Several minors at MMC complement the Politics and Human Rights program. These programs sharpen your passion, add to your expertise, and give you an edge in the work force. Isn’t that what college is all about?
The Gender and Sexuality Studies (GSS) minor utilizes feminist, constructivist, and queer approaches, and allows students to explore the impact of social, cultural, political and economic phenomena on the production and maintenance of sexuality and gender.
From ancient Rome and medieval Europe to modern America and China, we look at the political, economic, and cultural movements that have shaped world history and continue to impact today’s global community. Our electives allow you to explore different parts of the world or eras in more depth while investigating themes that remain relevant today, such as religion, race, gender, consumerism, and civil rights.
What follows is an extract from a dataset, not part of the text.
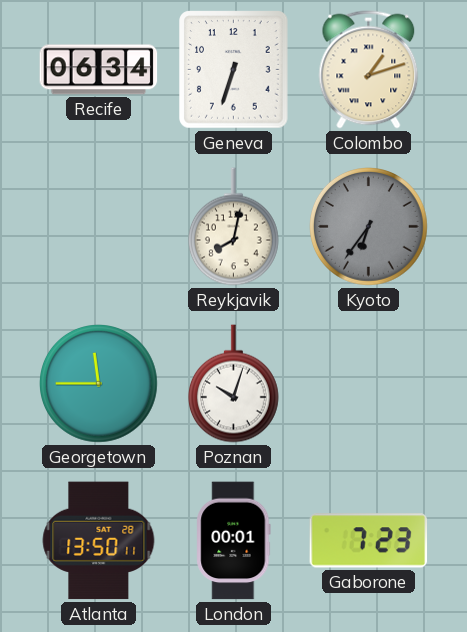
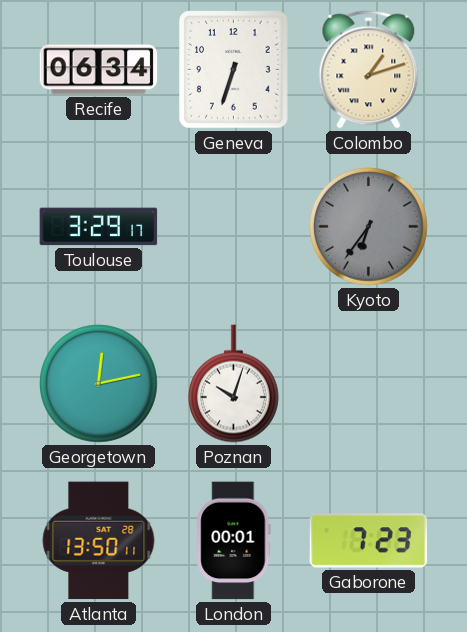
Toulouse: none -> 3:29
Reykjavik: 8:02 -> none
Georgetown: 11:45 -> 12:13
By the time they graduate, minors in Justice Studies are able to identify and explain the common philosophical, economic, cultural, political and social conceptualizations of justice in Western society; analyze and critically evaluate arguments concerning justice; and articulate contemporary controversies concerning justice and injustice in Western society.
The study of policy and politics can complement almost any field. Political Science minors are asked the questions: What is control, and who has it? How do cultural systems reveal power and its abuse? Why advocate for civil rights and the environment? Are you curious for the answers?
Social workers aim to maximize the functioning of individuals, families, groups and communities and to be ethically and culturally astute. Students are encouraged to think about the multiplicity of factors that cause human behavior. They are trained to recognize and value people’s strengths and to view problems within the contexts of both interpersonal and social dynamics.
Studying people and culture can be a critical complement to almost all areas of study. With a minor in Sociology, our students learn how inequality and discrimination block the road to justice. This knowledge is the substance of a sociology committed to harmony across challenging social differences such as sexuality, race, or, religion.